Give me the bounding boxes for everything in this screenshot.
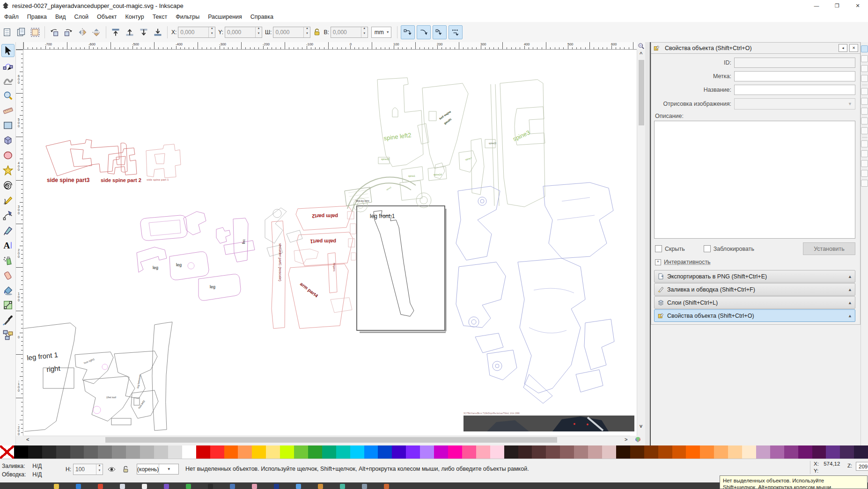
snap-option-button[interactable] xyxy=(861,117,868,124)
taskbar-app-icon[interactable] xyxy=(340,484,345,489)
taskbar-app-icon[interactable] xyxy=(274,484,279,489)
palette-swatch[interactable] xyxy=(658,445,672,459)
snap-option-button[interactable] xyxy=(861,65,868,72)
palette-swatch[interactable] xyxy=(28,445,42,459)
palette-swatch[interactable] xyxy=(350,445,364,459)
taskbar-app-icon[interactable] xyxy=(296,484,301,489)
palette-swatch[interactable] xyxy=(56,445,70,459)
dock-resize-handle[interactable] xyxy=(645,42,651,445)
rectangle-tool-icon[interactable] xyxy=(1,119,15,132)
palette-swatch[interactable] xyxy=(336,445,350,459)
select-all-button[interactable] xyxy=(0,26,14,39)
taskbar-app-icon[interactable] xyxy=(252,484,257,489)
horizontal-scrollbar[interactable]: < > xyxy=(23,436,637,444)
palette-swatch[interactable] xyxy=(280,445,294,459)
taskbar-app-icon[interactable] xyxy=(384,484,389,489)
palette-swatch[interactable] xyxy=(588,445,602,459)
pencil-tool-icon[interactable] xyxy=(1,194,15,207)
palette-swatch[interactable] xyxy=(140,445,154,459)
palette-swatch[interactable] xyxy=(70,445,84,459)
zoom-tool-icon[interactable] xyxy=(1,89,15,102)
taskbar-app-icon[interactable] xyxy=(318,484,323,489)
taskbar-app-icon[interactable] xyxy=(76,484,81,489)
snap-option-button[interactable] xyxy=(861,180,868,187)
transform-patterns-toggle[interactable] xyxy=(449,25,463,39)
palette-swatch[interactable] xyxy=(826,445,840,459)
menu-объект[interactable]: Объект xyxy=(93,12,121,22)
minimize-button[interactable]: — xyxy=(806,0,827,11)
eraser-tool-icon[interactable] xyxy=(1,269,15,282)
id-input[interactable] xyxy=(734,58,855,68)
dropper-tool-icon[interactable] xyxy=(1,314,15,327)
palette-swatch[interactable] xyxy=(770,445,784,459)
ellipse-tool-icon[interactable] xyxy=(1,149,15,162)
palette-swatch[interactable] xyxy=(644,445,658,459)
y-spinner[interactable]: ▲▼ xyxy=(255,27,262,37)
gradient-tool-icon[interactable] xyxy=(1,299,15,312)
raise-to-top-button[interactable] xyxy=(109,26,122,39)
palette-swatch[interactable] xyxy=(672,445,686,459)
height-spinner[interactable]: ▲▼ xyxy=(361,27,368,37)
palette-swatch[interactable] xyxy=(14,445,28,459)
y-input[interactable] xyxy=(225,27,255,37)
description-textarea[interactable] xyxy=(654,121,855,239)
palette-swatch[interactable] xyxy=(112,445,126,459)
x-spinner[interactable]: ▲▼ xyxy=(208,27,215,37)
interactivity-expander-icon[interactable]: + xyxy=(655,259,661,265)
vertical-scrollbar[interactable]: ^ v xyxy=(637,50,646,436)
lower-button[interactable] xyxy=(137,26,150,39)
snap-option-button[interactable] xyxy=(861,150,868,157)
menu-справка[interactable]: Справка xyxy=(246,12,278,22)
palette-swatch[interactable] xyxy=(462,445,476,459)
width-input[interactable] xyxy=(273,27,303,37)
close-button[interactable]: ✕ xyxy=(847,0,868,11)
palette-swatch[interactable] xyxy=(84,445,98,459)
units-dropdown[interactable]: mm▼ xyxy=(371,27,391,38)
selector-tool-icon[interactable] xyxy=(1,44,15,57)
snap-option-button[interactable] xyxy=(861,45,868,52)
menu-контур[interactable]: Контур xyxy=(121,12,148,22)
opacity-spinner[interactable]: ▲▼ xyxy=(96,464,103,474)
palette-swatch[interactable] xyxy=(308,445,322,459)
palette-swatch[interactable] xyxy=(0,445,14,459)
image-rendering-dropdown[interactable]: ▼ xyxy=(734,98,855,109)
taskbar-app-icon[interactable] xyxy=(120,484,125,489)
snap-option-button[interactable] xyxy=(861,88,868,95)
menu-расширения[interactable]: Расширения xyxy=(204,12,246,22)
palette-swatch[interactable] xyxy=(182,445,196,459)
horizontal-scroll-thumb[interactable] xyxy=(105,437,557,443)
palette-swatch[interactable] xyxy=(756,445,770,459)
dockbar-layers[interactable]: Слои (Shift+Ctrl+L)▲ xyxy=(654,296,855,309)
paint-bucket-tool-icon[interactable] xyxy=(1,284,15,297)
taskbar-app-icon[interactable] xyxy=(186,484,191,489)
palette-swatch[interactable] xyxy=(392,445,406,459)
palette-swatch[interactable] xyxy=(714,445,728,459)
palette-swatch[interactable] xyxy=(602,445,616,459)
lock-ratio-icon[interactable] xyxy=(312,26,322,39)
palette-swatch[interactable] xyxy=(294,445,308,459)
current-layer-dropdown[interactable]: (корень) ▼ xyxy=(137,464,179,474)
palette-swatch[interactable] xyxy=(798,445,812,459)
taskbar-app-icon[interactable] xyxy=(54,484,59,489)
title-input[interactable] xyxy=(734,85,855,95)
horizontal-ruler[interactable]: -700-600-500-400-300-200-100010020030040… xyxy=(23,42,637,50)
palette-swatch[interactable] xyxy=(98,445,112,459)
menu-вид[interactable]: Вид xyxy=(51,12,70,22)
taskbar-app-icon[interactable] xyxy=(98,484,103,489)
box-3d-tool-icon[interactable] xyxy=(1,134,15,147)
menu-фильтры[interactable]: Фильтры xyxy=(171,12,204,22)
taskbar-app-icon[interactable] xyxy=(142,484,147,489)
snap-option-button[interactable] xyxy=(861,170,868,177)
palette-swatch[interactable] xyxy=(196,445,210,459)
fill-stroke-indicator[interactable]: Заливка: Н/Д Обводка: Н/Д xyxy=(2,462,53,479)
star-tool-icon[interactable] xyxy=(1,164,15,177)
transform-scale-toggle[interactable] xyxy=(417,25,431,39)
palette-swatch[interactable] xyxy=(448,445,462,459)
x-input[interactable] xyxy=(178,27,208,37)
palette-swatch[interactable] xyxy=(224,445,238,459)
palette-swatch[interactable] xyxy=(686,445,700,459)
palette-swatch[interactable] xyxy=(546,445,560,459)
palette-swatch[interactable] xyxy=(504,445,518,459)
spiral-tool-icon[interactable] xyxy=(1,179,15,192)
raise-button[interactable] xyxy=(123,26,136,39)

# # #

All lines of the records above that contain the word "transform" are to be copied out.

■ TASK RESULT
transform-patterns-toggle[interactable] xyxy=(449,25,463,39)
transform-scale-toggle[interactable] xyxy=(417,25,431,39)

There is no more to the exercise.